[Opening Input section]
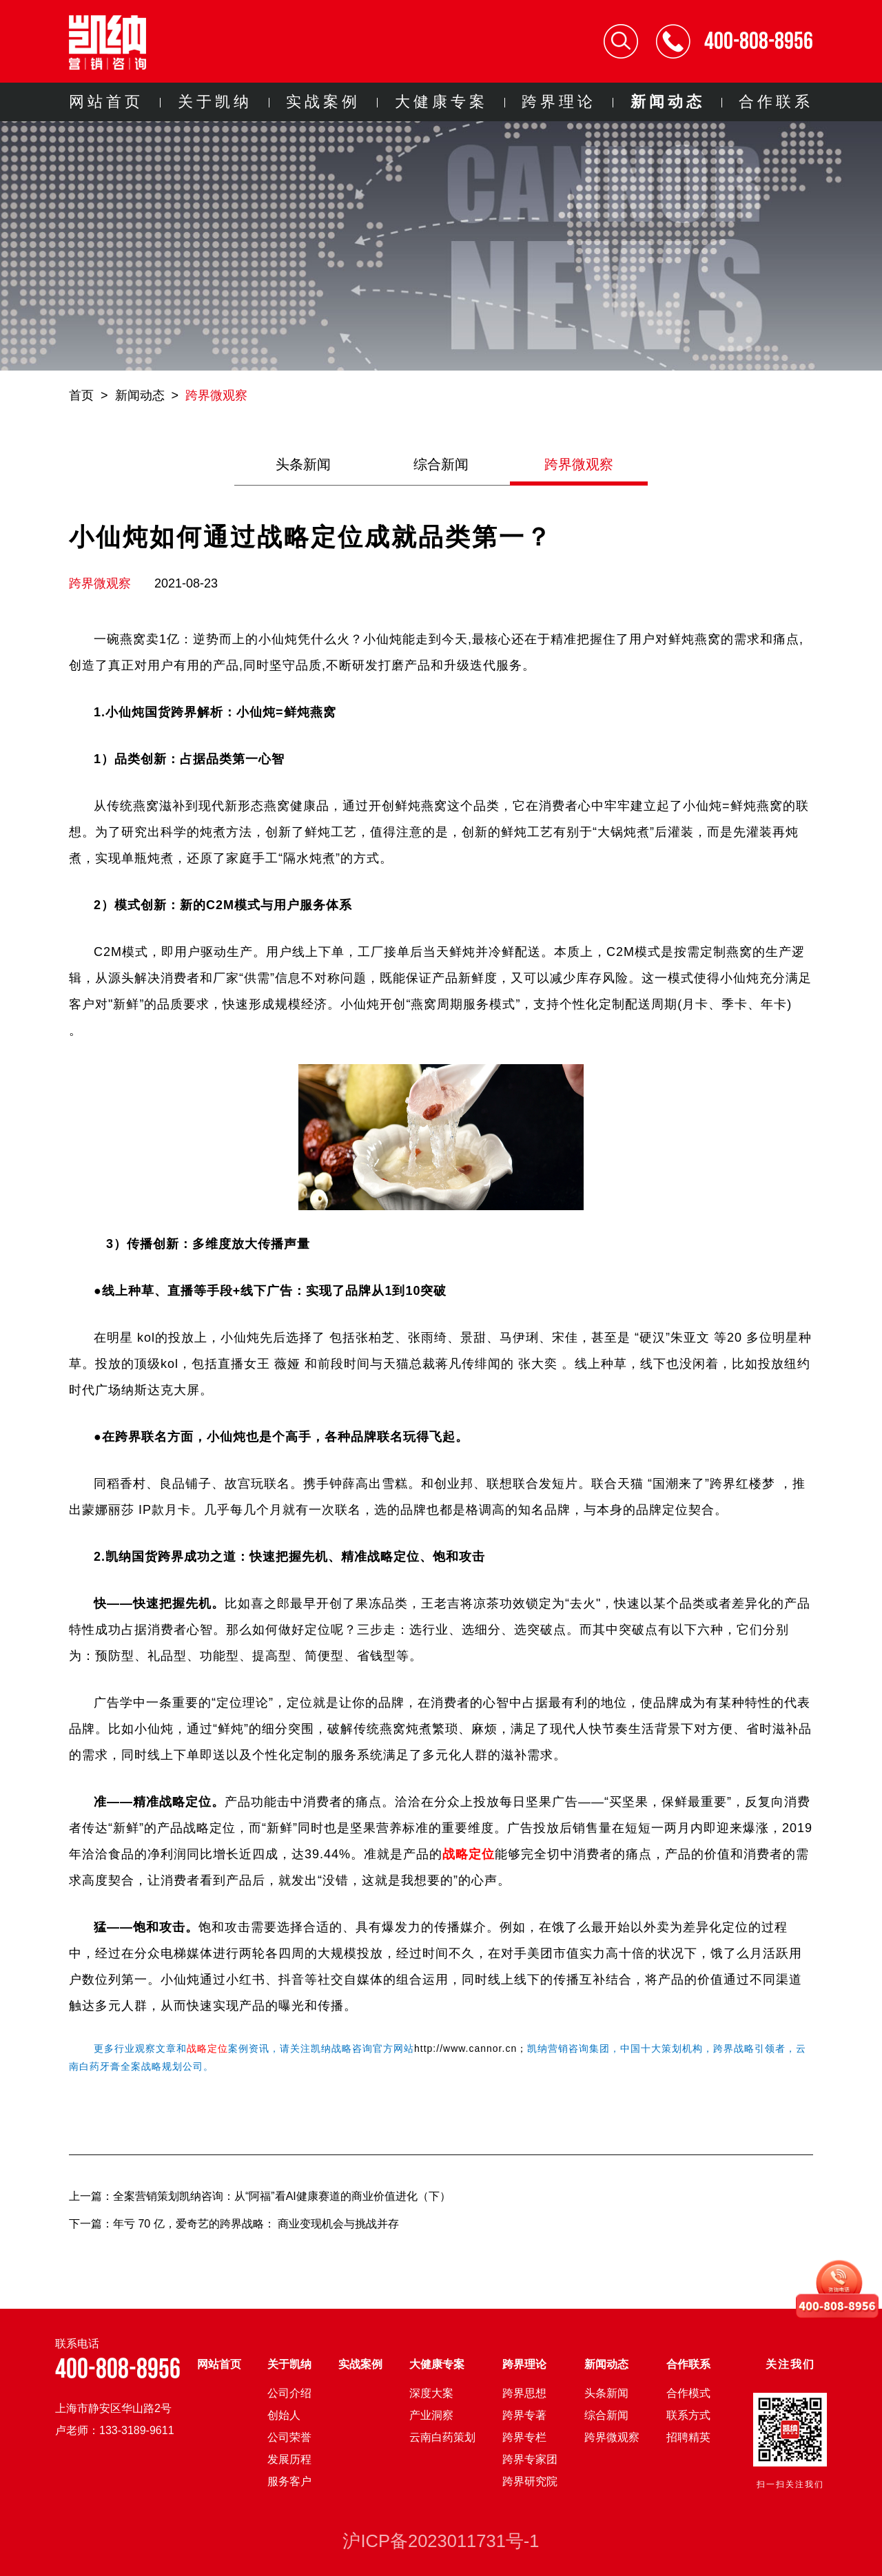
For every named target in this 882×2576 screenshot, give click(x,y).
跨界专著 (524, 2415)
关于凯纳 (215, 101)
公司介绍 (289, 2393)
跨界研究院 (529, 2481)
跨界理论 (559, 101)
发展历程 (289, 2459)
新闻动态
[Closing Input section]
• _What is needed_
The output should consist of the records above, reproduced exactly, without pictures.

• _Your response_
For every named target in this 882×2576 screenshot, give click(x,y).
跨界专著 (524, 2415)
关于凯纳 (215, 101)
公司介绍 (289, 2393)
跨界研究院 (529, 2481)
跨界理论 (559, 101)
发展历程 (289, 2459)
新闻动态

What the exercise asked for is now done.